"Oh yes, January," Dr. Moriss' voice broke in. "This is my daughter, Paula. Her mother died many years ago. There's just the two of us, besides the handyman."

I took the cigarette from her fingers without taking my eyes away from her face. She snapped a lighter and lit it the same way. I inhaled deeply, letting the smoke out slowly.

"Glad to know you, Paula," I murmured.

"I think you'd better leave us now, Paula," Dr. Moriss broke in in his school teacher voice. "January Stevens and I have a lot to discuss."

"We can talk later, if at all," I turned on him angrily. "Two or three days from now, after my stomach will hold food down."

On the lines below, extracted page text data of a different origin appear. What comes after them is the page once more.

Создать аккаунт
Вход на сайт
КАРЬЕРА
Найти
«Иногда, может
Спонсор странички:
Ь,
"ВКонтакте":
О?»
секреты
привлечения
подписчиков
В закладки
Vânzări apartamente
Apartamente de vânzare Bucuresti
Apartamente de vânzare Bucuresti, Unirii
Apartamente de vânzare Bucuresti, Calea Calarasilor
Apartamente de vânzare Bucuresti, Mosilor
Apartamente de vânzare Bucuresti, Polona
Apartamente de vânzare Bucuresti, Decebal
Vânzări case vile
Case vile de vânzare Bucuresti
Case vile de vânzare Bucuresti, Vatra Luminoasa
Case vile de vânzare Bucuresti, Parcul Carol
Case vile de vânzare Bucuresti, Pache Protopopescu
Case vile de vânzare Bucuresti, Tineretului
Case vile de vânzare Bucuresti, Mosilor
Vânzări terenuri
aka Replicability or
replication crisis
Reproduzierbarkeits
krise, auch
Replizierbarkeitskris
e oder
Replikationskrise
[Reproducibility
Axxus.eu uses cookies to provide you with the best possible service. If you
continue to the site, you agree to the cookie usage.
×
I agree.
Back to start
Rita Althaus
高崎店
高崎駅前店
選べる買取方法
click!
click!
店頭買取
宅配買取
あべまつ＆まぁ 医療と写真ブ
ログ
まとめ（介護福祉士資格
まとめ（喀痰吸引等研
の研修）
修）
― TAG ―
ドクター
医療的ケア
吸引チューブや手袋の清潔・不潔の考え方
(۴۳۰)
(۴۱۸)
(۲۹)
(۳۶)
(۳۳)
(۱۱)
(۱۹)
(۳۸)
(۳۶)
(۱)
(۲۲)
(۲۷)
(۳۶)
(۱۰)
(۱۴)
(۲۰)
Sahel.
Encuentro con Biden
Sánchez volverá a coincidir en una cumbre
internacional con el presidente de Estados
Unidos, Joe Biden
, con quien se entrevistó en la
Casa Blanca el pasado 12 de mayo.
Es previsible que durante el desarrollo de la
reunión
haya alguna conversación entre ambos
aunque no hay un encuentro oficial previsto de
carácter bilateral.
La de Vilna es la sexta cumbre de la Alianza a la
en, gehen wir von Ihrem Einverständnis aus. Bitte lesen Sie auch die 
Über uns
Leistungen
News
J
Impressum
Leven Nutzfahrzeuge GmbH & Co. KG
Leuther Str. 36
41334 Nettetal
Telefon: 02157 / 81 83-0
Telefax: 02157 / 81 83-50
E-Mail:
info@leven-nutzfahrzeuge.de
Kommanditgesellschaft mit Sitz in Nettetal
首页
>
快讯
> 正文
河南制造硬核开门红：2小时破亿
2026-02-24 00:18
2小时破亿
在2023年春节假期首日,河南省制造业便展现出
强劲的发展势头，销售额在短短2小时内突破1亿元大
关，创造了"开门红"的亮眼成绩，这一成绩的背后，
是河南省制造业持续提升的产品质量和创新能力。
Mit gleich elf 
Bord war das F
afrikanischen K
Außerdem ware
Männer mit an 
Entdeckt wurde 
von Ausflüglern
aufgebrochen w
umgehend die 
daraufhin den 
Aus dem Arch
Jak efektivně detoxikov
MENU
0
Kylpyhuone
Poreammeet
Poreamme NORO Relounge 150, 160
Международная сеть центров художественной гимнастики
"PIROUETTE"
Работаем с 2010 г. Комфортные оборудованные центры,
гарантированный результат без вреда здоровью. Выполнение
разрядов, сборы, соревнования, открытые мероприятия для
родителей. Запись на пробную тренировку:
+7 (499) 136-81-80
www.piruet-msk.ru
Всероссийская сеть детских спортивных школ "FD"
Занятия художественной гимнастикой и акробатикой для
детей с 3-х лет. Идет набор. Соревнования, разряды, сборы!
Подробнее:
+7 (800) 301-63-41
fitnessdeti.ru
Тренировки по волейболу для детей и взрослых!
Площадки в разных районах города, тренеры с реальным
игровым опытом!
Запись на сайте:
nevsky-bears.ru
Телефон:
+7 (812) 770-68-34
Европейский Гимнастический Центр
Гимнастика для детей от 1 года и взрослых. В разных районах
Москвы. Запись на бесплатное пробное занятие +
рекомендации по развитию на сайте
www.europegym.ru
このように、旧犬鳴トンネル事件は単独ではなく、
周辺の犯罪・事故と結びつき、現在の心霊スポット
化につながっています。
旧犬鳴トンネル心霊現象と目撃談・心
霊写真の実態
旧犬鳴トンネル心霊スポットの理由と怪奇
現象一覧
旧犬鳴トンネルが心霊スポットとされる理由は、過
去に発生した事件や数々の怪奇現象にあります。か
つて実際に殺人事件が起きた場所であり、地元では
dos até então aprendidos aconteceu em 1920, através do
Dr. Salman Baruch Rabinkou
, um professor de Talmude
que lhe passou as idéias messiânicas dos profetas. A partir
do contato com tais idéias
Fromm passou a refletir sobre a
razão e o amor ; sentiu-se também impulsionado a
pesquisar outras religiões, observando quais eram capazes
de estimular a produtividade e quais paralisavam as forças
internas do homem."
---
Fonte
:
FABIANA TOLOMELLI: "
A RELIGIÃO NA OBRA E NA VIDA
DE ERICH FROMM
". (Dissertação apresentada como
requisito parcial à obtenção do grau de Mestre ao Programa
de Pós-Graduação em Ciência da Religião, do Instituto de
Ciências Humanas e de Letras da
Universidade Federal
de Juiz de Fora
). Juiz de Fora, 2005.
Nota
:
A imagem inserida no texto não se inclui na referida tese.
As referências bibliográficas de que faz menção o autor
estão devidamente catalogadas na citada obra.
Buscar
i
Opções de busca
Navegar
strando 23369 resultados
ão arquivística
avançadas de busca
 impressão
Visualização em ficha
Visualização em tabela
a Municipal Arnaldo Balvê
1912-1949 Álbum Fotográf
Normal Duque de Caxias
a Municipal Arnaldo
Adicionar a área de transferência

"We'll talk now," he said with maddening calmness. "Three days from now you'll have had time to think. You'll refuse to talk. Just like you let yourself be branded a thief rather than talk before."

I reached out and picked up a cup of coffee from the tray. With slow deliberation I poured the black liquid into the empty glass that had held my tomato and grapefruit juice. There was a large plate glass mirror on the wall across the room. I threw the empty cup at it without rising from my chair. The mirror shattered.

Dr. Moriss looked back and forth from me to the broken mirror, like a spectator at a tennis match, the same kind of interest portrayed on his face.

"Why did you do that?" Paula asked, her eyes flashing fire.

"He did it because he likes you, Paula," the doctor's maddeningly unperturbed voice said. "If he didn't like you he would have thrown it at me." He puffed mockingly at his cigar, his eyes squinting through the smoke.